::: Data records :::
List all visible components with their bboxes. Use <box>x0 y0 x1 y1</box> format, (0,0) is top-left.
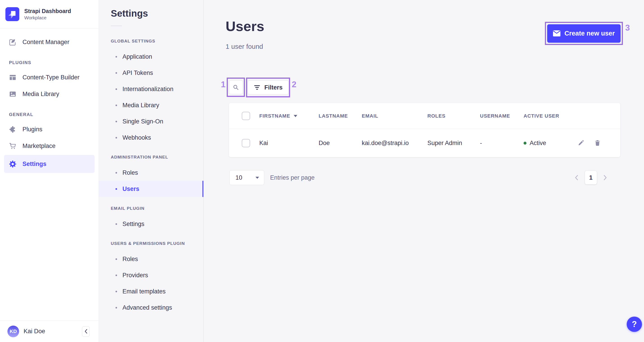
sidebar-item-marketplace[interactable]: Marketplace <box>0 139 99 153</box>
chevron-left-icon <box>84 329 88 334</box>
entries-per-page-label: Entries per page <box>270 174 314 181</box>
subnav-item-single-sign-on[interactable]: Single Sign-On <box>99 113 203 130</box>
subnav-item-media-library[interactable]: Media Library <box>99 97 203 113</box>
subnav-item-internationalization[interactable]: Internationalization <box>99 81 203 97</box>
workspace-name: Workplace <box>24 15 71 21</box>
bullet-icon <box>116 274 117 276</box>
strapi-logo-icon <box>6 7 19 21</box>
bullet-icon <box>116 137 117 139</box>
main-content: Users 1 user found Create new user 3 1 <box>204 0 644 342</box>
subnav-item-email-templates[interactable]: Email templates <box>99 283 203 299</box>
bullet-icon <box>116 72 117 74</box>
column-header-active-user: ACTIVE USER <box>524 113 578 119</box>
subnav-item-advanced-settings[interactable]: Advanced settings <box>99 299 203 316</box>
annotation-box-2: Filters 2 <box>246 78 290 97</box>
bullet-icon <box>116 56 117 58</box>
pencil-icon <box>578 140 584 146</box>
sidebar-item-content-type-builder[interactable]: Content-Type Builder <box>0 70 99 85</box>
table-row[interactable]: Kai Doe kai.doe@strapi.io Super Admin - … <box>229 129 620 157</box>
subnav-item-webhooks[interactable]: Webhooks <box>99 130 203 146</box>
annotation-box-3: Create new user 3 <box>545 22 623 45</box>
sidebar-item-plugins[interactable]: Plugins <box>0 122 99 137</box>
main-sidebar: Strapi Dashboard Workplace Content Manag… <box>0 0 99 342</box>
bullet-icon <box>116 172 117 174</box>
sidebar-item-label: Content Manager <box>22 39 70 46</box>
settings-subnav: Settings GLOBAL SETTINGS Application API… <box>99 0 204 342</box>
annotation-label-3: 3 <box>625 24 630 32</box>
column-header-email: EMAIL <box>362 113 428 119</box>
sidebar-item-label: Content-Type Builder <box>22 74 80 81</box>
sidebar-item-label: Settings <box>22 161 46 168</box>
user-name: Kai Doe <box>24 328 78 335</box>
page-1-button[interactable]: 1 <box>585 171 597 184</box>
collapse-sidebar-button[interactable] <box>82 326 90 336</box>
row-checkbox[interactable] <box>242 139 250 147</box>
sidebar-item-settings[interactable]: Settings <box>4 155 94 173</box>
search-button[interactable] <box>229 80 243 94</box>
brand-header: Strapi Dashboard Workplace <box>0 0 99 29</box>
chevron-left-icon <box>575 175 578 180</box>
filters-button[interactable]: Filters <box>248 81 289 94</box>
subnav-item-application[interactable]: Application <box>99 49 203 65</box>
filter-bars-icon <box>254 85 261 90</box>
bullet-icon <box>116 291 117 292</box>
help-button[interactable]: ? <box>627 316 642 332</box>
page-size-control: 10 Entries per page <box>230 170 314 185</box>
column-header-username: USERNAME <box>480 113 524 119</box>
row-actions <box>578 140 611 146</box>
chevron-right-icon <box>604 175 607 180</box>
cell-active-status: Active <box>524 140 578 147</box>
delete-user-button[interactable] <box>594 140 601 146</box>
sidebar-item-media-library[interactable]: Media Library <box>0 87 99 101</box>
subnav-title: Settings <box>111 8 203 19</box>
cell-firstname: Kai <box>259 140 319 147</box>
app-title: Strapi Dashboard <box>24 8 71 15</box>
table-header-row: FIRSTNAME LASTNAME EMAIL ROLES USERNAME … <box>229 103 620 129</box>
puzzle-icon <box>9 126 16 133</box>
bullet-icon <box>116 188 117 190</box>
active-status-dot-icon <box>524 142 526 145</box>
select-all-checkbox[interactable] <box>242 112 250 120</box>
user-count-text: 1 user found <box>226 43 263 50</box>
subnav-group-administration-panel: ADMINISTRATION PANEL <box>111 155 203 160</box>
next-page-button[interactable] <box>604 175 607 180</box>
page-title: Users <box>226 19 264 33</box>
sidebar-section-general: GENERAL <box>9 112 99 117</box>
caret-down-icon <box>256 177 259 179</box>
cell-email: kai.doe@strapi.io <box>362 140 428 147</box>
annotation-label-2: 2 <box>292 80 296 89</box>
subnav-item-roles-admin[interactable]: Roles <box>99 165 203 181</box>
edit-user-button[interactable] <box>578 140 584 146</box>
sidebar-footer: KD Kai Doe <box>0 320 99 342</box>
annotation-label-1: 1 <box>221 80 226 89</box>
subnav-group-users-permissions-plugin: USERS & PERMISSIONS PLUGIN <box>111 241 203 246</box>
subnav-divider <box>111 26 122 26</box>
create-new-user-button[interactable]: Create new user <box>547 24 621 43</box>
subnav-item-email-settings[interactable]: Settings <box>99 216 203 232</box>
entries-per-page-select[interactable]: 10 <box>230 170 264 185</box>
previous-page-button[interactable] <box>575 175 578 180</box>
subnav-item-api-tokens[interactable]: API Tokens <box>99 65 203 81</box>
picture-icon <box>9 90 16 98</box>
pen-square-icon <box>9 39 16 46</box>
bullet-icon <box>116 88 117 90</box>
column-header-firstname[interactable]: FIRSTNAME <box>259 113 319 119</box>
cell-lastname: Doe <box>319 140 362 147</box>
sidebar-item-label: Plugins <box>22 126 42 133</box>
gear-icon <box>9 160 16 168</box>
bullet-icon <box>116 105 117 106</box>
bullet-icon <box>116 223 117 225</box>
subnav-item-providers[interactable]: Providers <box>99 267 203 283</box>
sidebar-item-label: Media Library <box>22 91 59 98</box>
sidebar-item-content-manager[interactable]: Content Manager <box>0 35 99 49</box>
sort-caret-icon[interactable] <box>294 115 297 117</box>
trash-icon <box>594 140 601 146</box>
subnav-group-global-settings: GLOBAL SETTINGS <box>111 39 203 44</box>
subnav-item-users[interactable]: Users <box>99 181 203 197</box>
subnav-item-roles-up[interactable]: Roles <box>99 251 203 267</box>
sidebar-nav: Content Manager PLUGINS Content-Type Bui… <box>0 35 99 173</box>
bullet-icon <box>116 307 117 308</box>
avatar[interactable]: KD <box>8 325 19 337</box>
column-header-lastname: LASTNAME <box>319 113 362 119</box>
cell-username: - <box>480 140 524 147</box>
:::
::: Data records :::
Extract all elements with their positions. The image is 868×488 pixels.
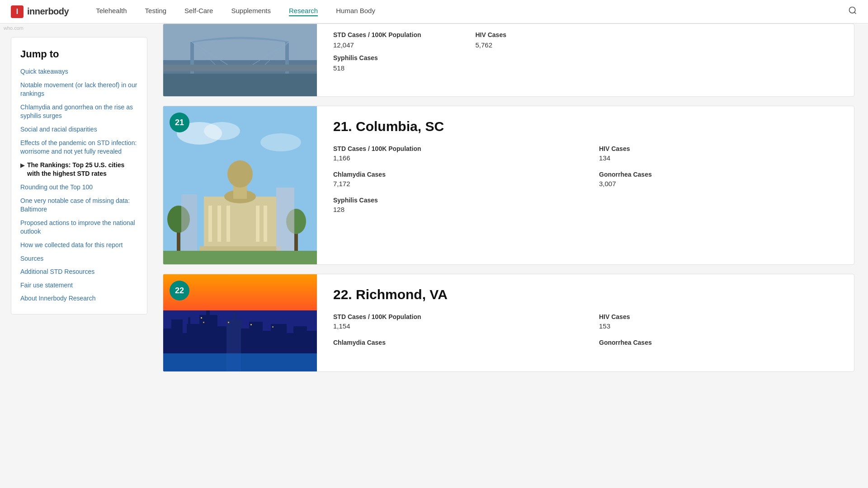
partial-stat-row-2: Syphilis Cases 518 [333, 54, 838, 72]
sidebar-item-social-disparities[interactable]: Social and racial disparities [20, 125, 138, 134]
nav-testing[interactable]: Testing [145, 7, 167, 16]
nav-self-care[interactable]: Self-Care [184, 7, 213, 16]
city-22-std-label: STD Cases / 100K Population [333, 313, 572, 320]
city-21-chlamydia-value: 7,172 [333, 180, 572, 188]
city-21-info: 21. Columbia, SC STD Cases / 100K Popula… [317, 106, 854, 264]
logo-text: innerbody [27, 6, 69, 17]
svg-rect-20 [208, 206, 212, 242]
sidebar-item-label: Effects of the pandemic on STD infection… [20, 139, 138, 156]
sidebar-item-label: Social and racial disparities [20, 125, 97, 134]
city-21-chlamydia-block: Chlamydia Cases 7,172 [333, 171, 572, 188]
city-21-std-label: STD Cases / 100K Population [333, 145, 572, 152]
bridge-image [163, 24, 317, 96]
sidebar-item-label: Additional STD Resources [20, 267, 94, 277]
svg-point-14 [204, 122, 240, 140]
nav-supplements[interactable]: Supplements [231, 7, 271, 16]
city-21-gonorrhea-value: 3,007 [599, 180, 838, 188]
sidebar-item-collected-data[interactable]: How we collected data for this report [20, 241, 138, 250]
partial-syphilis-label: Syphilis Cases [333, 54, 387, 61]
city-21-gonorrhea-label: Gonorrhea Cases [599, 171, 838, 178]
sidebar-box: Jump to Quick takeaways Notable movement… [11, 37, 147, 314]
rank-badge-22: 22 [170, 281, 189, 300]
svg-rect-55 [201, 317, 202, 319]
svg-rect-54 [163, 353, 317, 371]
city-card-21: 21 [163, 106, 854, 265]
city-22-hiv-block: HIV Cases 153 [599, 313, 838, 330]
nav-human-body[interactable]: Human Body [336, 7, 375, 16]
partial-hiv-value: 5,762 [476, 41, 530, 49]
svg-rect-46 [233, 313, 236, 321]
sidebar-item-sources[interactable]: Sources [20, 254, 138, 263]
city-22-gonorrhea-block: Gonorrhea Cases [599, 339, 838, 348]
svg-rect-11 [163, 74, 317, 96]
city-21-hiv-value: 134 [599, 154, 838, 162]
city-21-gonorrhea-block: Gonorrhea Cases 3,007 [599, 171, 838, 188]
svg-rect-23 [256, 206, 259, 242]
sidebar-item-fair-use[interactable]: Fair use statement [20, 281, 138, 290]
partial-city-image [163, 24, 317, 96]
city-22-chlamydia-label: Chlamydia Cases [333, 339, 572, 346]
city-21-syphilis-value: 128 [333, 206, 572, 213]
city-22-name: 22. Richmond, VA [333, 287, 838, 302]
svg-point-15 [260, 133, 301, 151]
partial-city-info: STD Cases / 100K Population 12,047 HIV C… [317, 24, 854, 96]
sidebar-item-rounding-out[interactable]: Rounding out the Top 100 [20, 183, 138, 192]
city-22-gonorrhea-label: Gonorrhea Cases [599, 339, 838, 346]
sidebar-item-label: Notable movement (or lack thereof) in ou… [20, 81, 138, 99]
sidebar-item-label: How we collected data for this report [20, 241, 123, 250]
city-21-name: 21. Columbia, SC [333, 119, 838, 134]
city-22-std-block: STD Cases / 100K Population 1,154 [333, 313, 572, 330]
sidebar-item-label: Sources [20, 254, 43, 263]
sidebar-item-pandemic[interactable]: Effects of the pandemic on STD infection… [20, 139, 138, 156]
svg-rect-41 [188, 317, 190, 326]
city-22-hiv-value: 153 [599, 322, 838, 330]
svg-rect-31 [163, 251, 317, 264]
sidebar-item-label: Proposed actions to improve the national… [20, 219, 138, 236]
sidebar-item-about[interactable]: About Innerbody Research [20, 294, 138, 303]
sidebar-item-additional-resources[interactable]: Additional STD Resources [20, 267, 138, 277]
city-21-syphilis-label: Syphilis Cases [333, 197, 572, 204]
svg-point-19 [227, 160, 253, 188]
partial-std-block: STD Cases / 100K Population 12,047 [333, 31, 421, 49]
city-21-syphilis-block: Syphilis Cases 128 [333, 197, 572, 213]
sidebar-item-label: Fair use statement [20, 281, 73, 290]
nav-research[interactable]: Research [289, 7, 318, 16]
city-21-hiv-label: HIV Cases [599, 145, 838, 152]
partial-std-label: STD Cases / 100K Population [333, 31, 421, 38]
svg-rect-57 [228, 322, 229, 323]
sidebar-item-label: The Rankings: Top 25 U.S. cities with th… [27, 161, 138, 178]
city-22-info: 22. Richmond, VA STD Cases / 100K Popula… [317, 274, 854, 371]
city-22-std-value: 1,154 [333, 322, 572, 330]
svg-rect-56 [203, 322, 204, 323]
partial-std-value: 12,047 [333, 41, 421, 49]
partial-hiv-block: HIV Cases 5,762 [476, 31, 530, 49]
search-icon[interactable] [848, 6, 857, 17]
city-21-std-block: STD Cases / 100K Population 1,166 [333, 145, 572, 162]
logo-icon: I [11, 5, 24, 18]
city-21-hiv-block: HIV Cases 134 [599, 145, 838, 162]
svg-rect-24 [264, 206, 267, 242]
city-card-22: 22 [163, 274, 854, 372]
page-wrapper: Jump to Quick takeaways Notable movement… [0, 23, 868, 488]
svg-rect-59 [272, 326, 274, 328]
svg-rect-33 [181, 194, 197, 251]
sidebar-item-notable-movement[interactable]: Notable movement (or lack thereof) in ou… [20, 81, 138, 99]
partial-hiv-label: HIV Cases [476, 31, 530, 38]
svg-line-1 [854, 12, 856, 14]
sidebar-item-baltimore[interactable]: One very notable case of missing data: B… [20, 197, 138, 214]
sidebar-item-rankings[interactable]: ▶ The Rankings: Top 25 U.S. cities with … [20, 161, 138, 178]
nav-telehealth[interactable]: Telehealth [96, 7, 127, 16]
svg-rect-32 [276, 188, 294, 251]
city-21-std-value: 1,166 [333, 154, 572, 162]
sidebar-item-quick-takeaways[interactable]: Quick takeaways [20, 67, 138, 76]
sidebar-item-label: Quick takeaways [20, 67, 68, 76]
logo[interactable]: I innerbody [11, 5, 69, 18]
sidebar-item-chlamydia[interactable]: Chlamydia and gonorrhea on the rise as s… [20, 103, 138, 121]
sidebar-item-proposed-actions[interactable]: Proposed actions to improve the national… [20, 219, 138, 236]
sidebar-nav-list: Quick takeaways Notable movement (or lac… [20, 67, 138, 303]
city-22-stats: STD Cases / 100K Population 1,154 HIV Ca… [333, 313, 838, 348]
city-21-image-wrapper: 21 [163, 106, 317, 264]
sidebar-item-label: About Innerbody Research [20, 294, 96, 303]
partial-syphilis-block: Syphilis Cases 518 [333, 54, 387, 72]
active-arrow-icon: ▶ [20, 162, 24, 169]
:::
::: Data records :::
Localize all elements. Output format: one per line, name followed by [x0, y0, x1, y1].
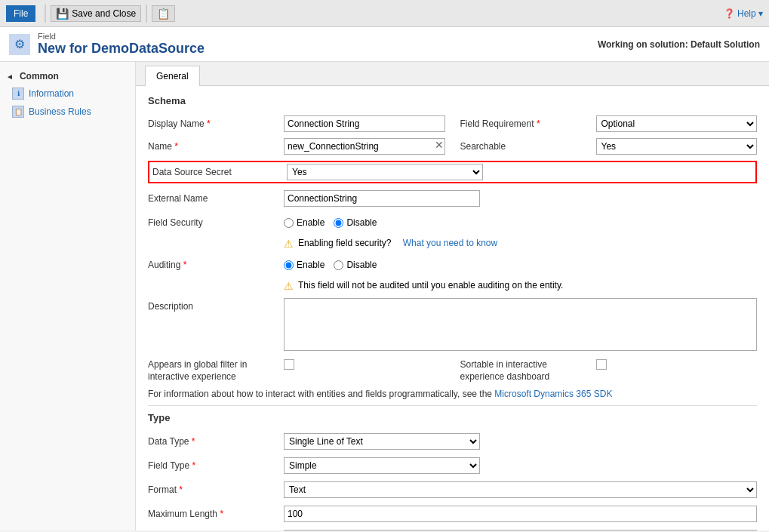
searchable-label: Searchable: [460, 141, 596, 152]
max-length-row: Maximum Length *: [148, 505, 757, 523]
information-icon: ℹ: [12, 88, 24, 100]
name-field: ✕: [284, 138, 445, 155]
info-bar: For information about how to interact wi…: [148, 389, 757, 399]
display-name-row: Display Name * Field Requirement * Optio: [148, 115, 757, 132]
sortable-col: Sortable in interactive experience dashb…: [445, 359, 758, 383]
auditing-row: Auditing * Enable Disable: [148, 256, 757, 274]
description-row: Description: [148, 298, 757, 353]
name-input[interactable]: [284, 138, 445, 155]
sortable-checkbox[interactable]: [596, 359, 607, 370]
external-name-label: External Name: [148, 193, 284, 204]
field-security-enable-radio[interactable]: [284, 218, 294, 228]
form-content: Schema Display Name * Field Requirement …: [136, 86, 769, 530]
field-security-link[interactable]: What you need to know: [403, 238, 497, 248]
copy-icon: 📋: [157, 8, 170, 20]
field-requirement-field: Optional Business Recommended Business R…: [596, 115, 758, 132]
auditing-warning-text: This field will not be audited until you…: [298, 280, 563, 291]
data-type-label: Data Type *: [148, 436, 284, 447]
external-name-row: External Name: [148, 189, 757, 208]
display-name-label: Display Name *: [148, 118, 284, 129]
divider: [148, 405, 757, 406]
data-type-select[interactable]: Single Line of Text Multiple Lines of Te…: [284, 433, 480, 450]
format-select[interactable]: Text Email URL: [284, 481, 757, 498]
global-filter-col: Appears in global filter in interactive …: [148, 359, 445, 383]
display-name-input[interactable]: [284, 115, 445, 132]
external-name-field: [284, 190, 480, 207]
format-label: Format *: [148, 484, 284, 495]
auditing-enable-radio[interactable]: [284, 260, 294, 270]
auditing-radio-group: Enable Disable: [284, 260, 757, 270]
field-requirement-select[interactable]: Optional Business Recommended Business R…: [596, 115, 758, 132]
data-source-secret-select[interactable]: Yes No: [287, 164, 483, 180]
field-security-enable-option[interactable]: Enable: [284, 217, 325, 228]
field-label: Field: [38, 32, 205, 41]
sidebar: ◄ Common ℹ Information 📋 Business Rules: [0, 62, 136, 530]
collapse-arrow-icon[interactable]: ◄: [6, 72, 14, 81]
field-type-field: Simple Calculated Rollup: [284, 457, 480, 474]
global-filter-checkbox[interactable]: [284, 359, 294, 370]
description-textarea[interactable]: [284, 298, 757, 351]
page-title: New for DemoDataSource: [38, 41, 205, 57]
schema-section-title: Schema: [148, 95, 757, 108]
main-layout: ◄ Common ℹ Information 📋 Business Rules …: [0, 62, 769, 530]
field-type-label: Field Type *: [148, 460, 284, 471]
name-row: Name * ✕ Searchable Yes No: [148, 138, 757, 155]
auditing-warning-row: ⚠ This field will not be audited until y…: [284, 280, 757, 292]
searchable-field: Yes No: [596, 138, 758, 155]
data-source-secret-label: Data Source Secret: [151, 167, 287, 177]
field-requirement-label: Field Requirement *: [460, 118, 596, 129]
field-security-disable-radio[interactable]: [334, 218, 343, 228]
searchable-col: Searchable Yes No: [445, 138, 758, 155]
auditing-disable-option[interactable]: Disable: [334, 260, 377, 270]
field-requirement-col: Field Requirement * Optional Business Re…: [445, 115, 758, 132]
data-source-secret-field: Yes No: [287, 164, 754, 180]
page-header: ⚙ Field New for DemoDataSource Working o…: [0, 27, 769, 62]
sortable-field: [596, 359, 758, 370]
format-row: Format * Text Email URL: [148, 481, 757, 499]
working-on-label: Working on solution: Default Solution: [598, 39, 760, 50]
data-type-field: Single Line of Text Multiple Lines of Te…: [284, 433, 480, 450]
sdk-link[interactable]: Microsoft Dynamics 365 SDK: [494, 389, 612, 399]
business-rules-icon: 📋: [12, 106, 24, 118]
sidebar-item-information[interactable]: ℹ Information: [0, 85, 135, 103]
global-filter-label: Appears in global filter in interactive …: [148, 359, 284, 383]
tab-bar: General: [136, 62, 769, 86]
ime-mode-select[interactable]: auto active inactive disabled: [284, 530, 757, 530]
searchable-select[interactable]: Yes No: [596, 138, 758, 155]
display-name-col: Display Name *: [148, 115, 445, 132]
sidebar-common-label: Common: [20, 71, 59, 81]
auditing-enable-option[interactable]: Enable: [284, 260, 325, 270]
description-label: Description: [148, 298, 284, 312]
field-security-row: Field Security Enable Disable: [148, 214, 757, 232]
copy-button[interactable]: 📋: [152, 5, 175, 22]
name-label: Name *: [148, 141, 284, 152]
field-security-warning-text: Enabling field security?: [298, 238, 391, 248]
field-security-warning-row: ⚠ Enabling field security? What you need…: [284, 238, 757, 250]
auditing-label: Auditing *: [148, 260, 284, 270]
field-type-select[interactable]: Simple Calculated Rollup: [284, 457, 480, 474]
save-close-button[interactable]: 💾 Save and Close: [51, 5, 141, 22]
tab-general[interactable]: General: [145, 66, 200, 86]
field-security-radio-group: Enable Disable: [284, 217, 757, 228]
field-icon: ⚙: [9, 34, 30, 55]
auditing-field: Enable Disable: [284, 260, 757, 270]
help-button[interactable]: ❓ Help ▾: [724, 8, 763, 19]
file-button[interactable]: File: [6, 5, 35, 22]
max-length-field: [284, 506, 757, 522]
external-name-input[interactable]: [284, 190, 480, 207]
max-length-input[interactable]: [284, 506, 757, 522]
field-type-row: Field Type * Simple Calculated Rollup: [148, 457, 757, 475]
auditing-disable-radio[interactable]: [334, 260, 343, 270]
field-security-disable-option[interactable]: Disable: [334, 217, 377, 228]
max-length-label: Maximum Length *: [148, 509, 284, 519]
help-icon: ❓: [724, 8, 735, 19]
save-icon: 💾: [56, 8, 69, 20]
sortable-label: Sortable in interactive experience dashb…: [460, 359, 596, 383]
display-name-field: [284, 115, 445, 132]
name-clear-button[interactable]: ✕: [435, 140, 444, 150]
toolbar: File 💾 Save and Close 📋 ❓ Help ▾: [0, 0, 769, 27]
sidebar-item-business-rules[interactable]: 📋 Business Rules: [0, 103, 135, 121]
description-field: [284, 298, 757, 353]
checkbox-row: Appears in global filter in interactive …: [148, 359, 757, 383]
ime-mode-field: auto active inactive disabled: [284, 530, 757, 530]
:::
**What you will do:**
Where a line of the records above holds the word "Fair", copy that line.

**Your solution:**
sidebar-item-fair-use[interactable]: Fair use statement [20, 281, 138, 290]
sidebar-item-label: Fair use statement [20, 281, 73, 290]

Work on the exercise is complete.